▶ _Records for the exercise_:
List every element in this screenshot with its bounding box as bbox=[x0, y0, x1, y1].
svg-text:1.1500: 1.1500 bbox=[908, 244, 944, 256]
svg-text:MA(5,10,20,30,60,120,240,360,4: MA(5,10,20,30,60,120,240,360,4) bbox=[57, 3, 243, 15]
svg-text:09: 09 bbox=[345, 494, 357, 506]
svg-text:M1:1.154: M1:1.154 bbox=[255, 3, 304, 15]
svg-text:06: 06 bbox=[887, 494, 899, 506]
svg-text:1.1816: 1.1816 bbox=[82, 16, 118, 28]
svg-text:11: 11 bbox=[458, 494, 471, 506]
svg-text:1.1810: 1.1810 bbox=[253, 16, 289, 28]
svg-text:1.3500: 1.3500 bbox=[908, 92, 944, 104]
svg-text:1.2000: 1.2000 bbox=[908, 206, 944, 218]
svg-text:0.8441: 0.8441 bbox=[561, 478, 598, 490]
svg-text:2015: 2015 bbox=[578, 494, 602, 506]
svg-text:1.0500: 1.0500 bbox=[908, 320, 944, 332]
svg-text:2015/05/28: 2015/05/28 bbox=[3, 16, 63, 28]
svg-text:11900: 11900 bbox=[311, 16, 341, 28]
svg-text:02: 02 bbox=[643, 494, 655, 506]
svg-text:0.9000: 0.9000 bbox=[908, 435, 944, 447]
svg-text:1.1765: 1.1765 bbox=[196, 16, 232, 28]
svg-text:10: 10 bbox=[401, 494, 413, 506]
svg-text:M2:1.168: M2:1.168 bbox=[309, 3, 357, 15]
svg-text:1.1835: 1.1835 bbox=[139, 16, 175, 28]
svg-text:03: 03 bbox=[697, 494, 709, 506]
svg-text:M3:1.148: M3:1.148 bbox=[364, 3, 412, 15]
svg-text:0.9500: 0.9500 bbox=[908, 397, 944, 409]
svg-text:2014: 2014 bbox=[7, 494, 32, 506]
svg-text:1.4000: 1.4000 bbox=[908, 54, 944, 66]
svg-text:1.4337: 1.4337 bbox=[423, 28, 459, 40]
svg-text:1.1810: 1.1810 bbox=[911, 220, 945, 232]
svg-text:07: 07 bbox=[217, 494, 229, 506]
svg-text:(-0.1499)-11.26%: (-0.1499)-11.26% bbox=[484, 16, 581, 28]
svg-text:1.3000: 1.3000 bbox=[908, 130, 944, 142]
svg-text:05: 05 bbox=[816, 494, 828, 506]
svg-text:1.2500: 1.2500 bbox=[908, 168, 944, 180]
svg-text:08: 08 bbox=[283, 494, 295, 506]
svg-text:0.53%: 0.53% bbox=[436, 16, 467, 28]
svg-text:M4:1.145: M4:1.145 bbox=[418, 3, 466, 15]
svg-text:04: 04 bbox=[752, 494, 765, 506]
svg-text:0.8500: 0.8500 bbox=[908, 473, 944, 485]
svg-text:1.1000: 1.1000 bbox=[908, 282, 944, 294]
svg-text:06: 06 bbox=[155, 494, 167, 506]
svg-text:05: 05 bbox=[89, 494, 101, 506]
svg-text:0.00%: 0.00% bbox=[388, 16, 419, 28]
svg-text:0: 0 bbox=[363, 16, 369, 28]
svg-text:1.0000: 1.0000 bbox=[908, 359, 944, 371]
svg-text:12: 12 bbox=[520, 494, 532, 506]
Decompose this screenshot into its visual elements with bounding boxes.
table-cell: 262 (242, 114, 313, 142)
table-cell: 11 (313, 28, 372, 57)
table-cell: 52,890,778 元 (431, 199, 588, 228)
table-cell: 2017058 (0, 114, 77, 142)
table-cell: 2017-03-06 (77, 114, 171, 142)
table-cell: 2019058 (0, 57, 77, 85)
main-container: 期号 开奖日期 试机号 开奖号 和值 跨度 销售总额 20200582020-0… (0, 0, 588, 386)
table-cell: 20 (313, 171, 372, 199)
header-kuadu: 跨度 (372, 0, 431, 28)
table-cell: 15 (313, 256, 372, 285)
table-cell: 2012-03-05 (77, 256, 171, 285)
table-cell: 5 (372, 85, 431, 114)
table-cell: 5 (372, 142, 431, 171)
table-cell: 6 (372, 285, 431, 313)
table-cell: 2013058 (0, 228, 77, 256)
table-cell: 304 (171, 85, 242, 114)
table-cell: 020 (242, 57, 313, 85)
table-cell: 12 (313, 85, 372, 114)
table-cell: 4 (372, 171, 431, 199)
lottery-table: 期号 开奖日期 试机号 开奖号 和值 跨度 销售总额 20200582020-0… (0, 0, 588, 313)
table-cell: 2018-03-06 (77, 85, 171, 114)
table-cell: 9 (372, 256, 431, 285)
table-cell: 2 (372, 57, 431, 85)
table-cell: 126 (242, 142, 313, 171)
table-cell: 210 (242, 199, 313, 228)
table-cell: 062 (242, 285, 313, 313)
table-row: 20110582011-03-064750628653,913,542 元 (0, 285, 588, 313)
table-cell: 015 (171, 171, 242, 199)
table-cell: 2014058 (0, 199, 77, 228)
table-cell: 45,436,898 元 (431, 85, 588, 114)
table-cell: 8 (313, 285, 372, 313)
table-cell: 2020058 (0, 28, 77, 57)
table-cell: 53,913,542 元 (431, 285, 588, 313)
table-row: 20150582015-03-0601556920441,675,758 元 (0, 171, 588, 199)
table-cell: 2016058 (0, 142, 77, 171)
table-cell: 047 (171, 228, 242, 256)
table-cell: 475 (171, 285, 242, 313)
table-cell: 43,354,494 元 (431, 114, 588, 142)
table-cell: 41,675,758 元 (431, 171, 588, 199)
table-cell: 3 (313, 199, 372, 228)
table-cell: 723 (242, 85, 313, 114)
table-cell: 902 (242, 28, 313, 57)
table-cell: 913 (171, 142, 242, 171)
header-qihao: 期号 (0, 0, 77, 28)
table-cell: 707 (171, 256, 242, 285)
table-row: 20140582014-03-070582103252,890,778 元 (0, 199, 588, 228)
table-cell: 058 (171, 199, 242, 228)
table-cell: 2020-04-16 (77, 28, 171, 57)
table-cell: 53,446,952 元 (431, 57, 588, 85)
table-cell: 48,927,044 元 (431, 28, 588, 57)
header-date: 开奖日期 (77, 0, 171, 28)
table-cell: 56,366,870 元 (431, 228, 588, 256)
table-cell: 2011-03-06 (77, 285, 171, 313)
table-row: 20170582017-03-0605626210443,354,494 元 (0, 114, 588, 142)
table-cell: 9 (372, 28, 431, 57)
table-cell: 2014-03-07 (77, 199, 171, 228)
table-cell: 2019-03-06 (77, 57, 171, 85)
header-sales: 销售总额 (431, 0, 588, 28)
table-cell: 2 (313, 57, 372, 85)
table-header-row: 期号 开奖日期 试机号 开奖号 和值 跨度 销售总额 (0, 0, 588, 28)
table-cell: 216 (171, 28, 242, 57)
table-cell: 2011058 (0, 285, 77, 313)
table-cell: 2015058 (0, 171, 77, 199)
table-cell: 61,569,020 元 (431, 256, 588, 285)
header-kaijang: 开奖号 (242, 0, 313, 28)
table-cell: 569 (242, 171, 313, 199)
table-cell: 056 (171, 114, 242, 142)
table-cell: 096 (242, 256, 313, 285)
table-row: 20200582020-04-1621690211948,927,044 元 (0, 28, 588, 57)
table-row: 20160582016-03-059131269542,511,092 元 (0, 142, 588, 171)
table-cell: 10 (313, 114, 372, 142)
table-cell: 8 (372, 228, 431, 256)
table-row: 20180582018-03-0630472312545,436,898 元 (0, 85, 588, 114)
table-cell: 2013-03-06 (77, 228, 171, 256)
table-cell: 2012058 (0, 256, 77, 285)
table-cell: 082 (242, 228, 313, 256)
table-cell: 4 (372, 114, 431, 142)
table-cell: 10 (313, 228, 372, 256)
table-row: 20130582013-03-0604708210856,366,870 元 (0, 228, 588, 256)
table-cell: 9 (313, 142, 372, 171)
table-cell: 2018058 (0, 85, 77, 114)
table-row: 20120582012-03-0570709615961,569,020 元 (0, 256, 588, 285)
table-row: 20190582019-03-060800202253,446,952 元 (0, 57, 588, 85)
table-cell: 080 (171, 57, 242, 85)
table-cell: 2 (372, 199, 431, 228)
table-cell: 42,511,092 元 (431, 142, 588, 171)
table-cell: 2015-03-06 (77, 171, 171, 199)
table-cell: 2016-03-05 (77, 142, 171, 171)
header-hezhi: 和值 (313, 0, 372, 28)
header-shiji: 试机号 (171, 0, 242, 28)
---
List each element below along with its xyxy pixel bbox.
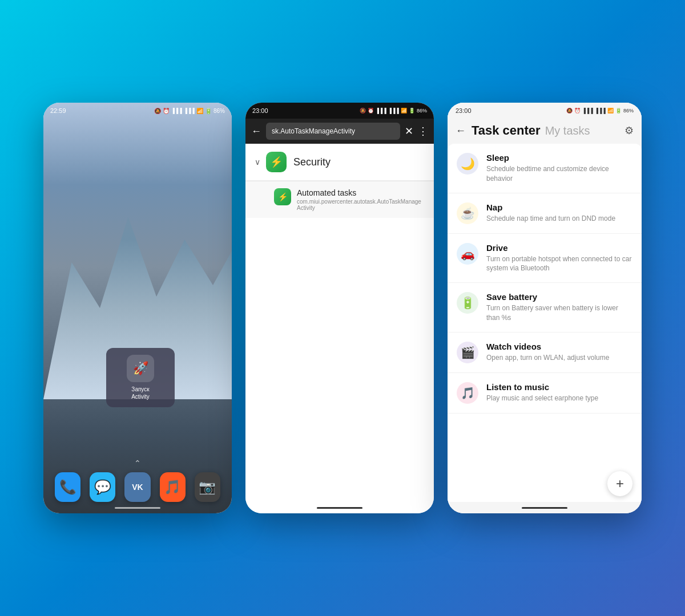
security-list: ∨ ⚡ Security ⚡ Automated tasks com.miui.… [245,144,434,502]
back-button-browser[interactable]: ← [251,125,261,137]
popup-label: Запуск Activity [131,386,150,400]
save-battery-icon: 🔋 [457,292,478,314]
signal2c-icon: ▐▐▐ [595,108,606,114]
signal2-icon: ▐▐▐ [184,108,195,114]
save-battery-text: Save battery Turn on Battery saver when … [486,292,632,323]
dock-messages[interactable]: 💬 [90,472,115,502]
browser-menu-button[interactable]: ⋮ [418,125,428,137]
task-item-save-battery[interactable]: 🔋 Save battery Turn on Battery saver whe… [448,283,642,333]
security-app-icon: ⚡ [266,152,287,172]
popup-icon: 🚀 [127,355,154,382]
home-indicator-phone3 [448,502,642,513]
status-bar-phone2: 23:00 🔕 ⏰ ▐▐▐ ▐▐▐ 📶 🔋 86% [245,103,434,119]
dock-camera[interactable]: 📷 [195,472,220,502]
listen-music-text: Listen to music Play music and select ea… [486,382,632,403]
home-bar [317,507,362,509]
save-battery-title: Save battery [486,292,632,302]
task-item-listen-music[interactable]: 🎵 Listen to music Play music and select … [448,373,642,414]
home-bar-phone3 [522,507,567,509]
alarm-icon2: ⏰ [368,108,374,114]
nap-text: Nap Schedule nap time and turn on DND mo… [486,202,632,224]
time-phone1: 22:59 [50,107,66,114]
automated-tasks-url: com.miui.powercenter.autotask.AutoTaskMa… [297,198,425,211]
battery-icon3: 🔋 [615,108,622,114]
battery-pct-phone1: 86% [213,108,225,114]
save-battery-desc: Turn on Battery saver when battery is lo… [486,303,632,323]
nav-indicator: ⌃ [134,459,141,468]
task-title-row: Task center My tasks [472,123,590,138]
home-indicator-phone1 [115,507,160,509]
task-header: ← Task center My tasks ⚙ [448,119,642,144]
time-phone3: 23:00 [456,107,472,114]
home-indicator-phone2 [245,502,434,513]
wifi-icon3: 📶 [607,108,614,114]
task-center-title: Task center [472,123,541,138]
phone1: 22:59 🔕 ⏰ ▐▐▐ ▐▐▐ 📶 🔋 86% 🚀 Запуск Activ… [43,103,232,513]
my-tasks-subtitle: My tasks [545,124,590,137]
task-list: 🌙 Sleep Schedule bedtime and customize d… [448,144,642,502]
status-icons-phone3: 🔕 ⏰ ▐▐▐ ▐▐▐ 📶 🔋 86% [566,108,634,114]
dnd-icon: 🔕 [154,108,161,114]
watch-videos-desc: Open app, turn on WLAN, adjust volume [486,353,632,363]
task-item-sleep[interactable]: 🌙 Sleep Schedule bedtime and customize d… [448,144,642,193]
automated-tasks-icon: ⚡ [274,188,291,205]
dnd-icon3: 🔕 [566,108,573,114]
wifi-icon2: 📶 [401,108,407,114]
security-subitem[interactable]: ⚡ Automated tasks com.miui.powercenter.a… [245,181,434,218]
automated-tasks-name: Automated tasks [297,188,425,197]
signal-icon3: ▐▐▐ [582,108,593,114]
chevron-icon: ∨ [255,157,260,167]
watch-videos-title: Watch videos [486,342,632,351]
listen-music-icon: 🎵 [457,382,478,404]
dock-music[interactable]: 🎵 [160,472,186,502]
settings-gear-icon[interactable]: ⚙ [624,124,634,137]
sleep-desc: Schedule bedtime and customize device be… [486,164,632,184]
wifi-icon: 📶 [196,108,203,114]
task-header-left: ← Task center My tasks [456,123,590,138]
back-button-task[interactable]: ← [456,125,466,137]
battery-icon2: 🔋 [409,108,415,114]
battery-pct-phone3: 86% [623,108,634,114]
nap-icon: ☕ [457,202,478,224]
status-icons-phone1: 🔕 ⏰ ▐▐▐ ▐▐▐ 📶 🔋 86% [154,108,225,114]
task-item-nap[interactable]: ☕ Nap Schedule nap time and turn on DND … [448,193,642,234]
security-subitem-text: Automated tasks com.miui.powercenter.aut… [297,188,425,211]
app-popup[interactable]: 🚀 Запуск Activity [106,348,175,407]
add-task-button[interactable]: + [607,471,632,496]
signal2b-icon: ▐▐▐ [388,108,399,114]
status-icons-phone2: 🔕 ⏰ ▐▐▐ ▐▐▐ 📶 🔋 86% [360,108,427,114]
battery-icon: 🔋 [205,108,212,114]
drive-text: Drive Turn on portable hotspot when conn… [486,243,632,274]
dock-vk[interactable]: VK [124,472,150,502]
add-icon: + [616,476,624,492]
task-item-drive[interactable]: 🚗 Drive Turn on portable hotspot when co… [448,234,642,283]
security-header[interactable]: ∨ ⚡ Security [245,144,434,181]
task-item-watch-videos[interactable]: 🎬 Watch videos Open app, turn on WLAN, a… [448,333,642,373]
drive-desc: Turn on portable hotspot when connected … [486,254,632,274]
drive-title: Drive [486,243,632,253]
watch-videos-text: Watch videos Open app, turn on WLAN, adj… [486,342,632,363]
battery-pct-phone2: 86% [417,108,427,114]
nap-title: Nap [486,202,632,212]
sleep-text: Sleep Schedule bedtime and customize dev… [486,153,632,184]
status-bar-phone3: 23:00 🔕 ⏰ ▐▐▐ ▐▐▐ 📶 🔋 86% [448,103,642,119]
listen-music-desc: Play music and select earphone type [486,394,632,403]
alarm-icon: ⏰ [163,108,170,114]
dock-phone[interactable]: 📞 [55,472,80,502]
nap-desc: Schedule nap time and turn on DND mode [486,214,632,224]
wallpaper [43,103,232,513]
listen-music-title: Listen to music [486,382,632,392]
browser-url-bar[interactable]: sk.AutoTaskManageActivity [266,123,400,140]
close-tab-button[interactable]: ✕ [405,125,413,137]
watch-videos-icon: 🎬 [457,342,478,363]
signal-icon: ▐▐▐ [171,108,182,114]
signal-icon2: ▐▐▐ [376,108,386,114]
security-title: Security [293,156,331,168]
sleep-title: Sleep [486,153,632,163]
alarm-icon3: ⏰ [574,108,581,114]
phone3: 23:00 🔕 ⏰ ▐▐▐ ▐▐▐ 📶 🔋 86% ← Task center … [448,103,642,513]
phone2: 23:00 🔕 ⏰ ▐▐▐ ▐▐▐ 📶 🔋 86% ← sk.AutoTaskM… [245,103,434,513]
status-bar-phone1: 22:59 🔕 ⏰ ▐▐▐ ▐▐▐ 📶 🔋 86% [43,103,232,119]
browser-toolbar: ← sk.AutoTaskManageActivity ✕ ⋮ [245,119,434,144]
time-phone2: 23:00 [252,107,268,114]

▶ _Problem to work on_:
Which lines hold the word "AutoTaskManageActivity"? Copy each of them from the records.

▶ _Expected answer_:
browser-url-bar[interactable]: sk.AutoTaskManageActivity [266,123,400,140]
browser-toolbar: ← sk.AutoTaskManageActivity ✕ ⋮ [245,119,434,144]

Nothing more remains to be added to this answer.